--- Requirement ---
What is needed is a faithful transcription of all the data below, pictures excluded.

--- Information supplied ---
····················

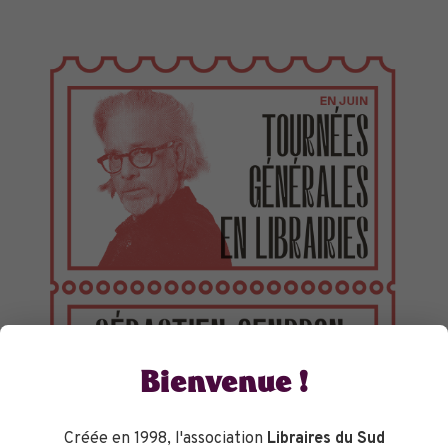
TOURNÉES GÉNÉRALES
Bienvenue !
Créée en 1998, l'association
Libraires du Sud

····················

--- Task result ---
TOURNÉES GÉNÉRALES
Bienvenue !
Créée en 1998, l'association
Libraires du Sud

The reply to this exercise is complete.